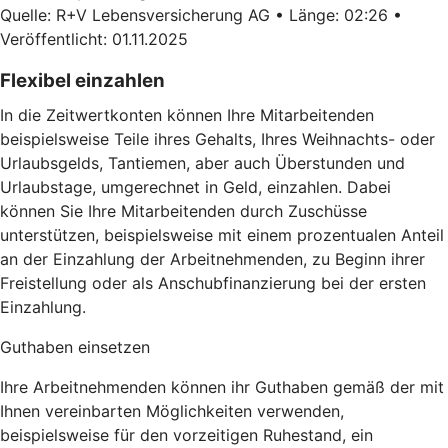
Quelle: R+V Lebensversicherung AG • Länge: 02:26 •
Veröffentlicht: 01.11.2025
Flexibel einzahlen
In die Zeitwertkonten können Ihre Mitarbeitenden
beispielsweise Teile ihres Gehalts, Ihres Weihnachts- oder
Urlaubsgelds, Tantiemen, aber auch Überstunden und
Urlaubstage, umgerechnet in Geld, einzahlen. Dabei
können Sie Ihre Mitarbeitenden durch Zuschüsse
unterstützen, beispielsweise mit einem prozentualen Anteil
an der Einzahlung der Arbeitnehmenden, zu Beginn ihrer
Freistellung oder als Anschubfinanzierung bei der ersten
Einzahlung.
Guthaben einsetzen
Ihre Arbeitnehmenden können ihr Guthaben gemäß der mit
Ihnen vereinbarten Möglichkeiten verwenden,
beispielsweise für den vorzeitigen Ruhestand, ein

------------------------------------------------------------

**What to produce**
Images are not wanted in the copy. Please print the material above exactly.

**Written solution**
Quelle: R+V Lebensversicherung AG • Länge: 02:26 •
Veröffentlicht: 01.11.2025
Flexibel einzahlen
In die Zeitwertkonten können Ihre Mitarbeitenden
beispielsweise Teile ihres Gehalts, Ihres Weihnachts- oder
Urlaubsgelds, Tantiemen, aber auch Überstunden und
Urlaubstage, umgerechnet in Geld, einzahlen. Dabei
können Sie Ihre Mitarbeitenden durch Zuschüsse
unterstützen, beispielsweise mit einem prozentualen Anteil
an der Einzahlung der Arbeitnehmenden, zu Beginn ihrer
Freistellung oder als Anschubfinanzierung bei der ersten
Einzahlung.
Guthaben einsetzen
Ihre Arbeitnehmenden können ihr Guthaben gemäß der mit
Ihnen vereinbarten Möglichkeiten verwenden,
beispielsweise für den vorzeitigen Ruhestand, ein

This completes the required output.